Red valerian wants alkaline ground, pH 6.5 to 8.5, and will grow in pure lime mortar. It needs free drainage above all. On heavy wet clay it rots at the crown over winter. If your soil is heavy, plant Centranthus on a raised bed, a wall, or a gravel-mulched mound. Add 30 per cent horticultural grit to the planting hole. Never feed it. Feeding produces soft leaf and few flowers.

Common valerian wants neutral ground, pH 6.0 to 7.0, and steady moisture. It tolerates heavy soil far better than its cousin, since damp suits it. Dig in 2 to 3 buckets of garden compost per square metre before planting to hold moisture and feed the developing root. A spring mulch of 50mm compost keeps the surface damp through summer.

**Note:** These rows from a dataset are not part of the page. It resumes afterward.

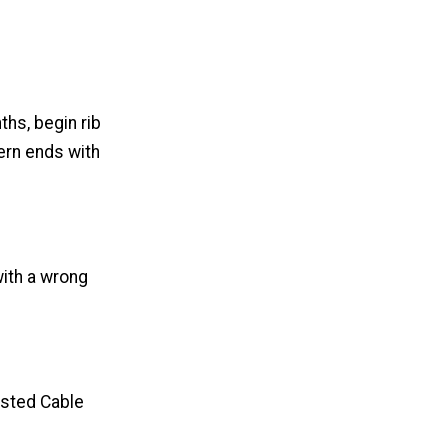
ths, begin rib
tern ends with
with a wrong
isted Cable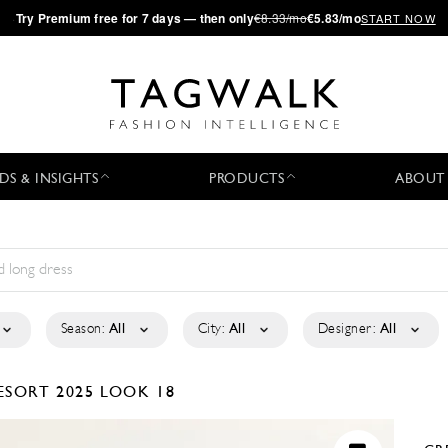
·
Try
Premium
free for 7 days — then only
€8.33/mo
€5.83/mo
START NOW
DS & INSIGHTS
PRODUCTS
ABOUT
Season:
All
City:
All
Designer:
All
ESORT 2025
LOOK 18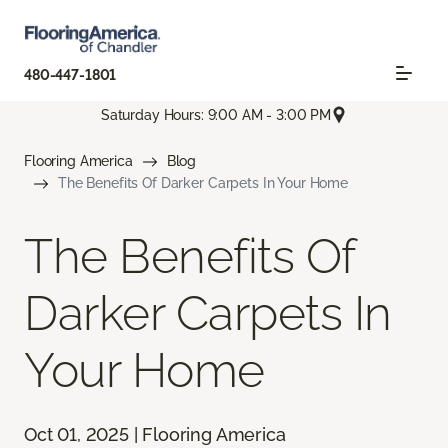
480-447-1801
Saturday Hours: 9:00 AM - 3:00 PM
Flooring America
Blog
The Benefits Of Darker Carpets In Your Home
The Benefits Of
Darker Carpets In
Your Home
Oct 01, 2025 | Flooring America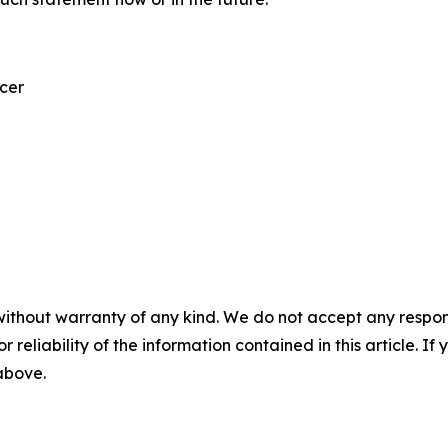
icer
without warranty of any kind. We do not accept any responsib
r reliability of the information contained in this article. I
 above.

Gardener’s tip: Test your soil pH with a £6 kit before choosing. Above pH 7.5, Centranthus thrives and Valeriana struggles. Below pH 6.5 on damp ground, the reverse is true. Match the plant to the reading and both look after themselves.

Why we recommend the species ‘Coccineus’ for walls

After six seasons trialling the colour forms, one stands out for reliability in tough wall conditions.

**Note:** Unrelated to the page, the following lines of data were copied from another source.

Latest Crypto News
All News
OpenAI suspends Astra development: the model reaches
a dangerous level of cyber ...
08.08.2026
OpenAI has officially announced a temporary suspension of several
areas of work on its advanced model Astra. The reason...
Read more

Why we recommend Centranthus ruber ‘Coccineus’: I grew the rose-red species, the deep-red ‘Coccineus’ and white ‘Albus’ in the same south-facing dry-stone wall from 2020. ‘Coccineus’ held the longest flowering window, 18 to 20 weeks against 14 weeks for ‘Albus’. It also self-seeded most readily into the mortar. Seed from Chiltern Seeds and Plant World Seeds (both UK suppliers) germinated at 80 per cent plus for me, against 55 per cent for cheaper bulk seed. For a hot dry wall it is the one I plant.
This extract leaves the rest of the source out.